An overpayment is an amount of Housing Benefit that has been paid to you which you are not entitled to.
An example would be if you failed to report if your income had increased and a recalculation of your entitlement meant you had been paid too much benefit.
A fraudulent overpayment may occur when someone has deliberately provided a false statement or document, or has deliberately failed to report a change of circumstances with the intention of obtaining, or retaining, benefit.
If a change in circumstances occurs which reduces the amount of Council Tax Support you are entitled to, rather then being overpaid, you will simply get a revised Council Tax bill to reflect the amount you should have been awarded.
We have a duty under law to recover over-payments from tenants and landlords. We will also consider undertaking criminal proceedings in respect of fraudulent over-payments.
Who has to pay back the overpayment?
An overpayment is recoverable from either the person who caused the overpayment, or the person who received the overpayment.
How do we recover an overpayment from a tenant?
If the tenant is currently receiving Housing Benefit, the overpayment can be recovered from future benefit payments by a weekly deduction.
If payments are made direct to the landlord, the tenant's reduced entitlement will be reflected by the amount of the benefit payment that is issued every four weeks.

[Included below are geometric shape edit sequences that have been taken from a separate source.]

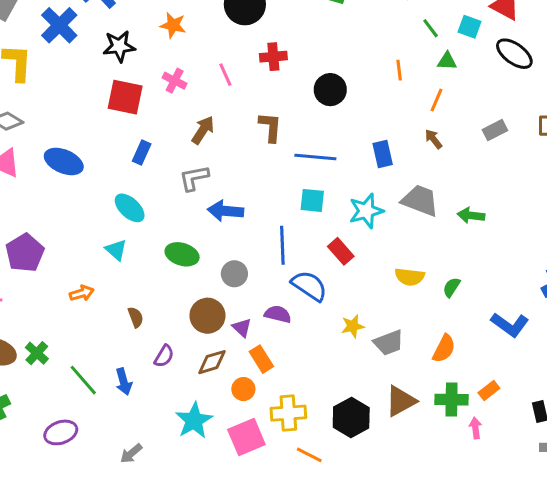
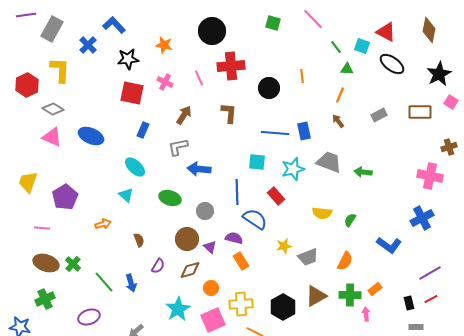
blue cross: (59, 25) -> (88, 45), size x0.7
red cross: (273, 57) -> (231, 66), size x1.5
orange line: (399, 70) -> (302, 76), moved
blue line: (315, 157) -> (275, 133), moved
orange rectangle: (261, 359) -> (241, 261), moved

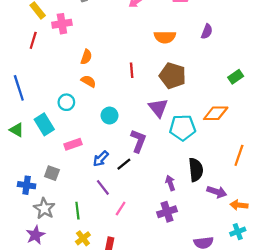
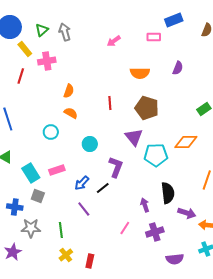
cyan rectangle: (44, 124) -> (31, 173), moved
gray star: (44, 208) -> (31, 228), turned -30
pink line: (121, 208) -> (125, 228), moved
purple cross: (167, 212) -> (155, 232), moved
purple star: (35, 235) -> (13, 252), moved

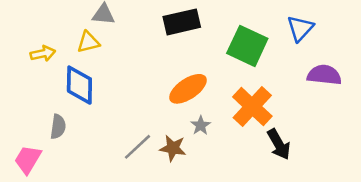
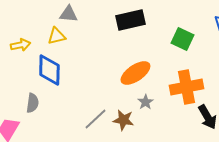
green square: (247, 46) -> (182, 39), size x0.7
orange cross: (252, 106) -> (186, 87), turned 36

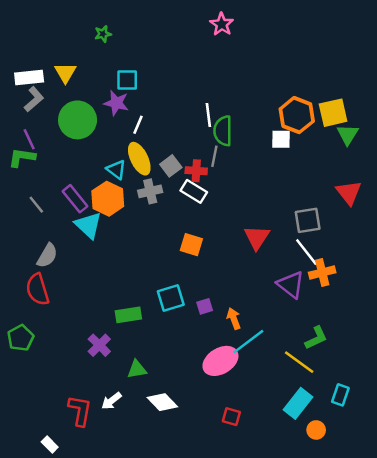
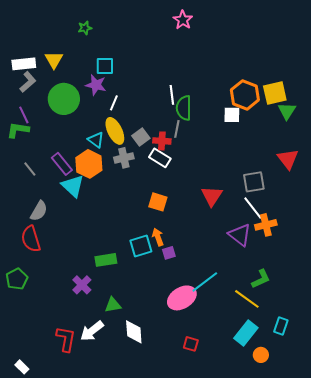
orange arrow: (234, 319) -> (158, 237), moved
white arrow: (111, 401) -> (92, 331), size x1.4
white diamond: (162, 402) -> (134, 332), turned 40
white rectangle: (50, 445) -> (22, 367), moved

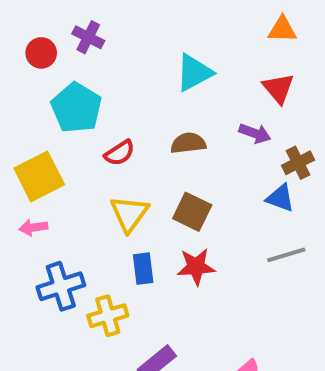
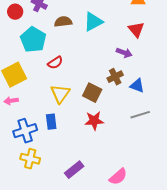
brown semicircle: (188, 143) -> (63, 22), moved
brown cross: (298, 163) -> (115, 77), moved
blue rectangle: (143, 269) -> (51, 122), moved
yellow cross: (108, 316) -> (30, 159), moved, turned 30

The tenant is then responsible for paying any additional amount due, as a result of the reduced amount paid to the landlord.

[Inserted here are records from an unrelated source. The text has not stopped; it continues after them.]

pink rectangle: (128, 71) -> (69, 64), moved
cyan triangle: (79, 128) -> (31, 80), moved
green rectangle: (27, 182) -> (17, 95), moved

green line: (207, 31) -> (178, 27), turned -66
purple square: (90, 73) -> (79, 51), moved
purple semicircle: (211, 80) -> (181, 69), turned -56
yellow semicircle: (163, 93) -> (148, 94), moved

If the tenant is not currently receiving Housing Benefit, the overpayment may be recovered from other benefits or we may send an invoice for the payment.
In cases of fraudulent overpayments, the recovery of the overpayment does not mean we will not still pursue criminal proceedings and recovery will not prejudice any such proceedings.
How do we recover an overpayment from a landlord?
If we have decided to recover an overpayment from a landlord, we will send an invoice or make deductions from other tenants' benefits paid to that same landlord. The amount of these deductions should not be treated as rent arrears for those tenants, and the landlord must not try to recover the shortfall from them.
In cases of fraudulent overpayments, the recovery of the over-payment does not mean we will not still pursue criminal proceedings and recovery will not prejudice any such proceedings.
Can I appeal an overpayment?
You can ask for a review of a decision to calculate an overpayment. You need to ask us to do this within one month of the original decision.
A landlord can request a review where recovery is being sought from him/her personally - that is, where an invoice for payment has been issued to him/her, or a deduction is being made from the benefit he receives for one of his tenants in order to recover an over-payment owed by the landlord in respect of another tenant.
Where the over-payment is owed by the landlord personally, he/she will be notified in writing of a decision to recover from him/her. Any request for a review should be made within one month of our decision.
A landlord can write to us at any time asking for a written statement of reasons for the recovery of an overpayment from him/her.
You can read more about the appeals process.
What will happen if an overpayment is not repaid?
If an invoice addressed to a landlord remains unpaid, or an agreed arrangement to repay the debt over time is not being maintained, we will consider a range of further recovery methods which may include court action.
If a landlord habitually fails to repay over-payments that are recoverable from him/her, we can decide that they are not a fit and proper person, under benefit regulations, and refuse to make direct benefit payments to them.